- [Page-level text extractions]

· · · · ·

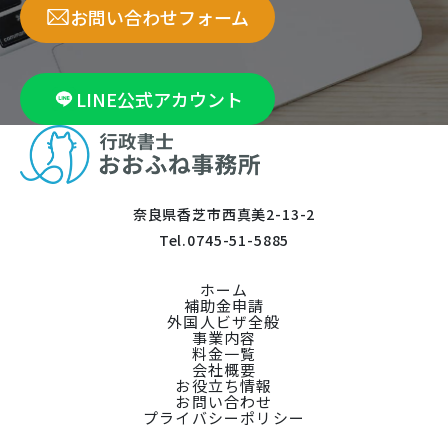
お問い合わせフォーム
LINE公式アカウント
奈良県香芝市西真美2-13-2
Tel.
0745-51-5885
ホーム
補助金申請
外国人ビザ全般
事業内容
料金一覧
会社概要
お役立ち情報
お問い合わせ
プライバシーポリシー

· · · · ·

- [Exercise instructions]
What is needed here is an exact transcript of the data above, pictures excluded.

- [Answer]
お問い合わせフォーム
LINE公式アカウント
奈良県香芝市西真美2-13-2
Tel.
0745-51-5885
ホーム
補助金申請
外国人ビザ全般
事業内容
料金一覧
会社概要
お役立ち情報
お問い合わせ
プライバシーポリシー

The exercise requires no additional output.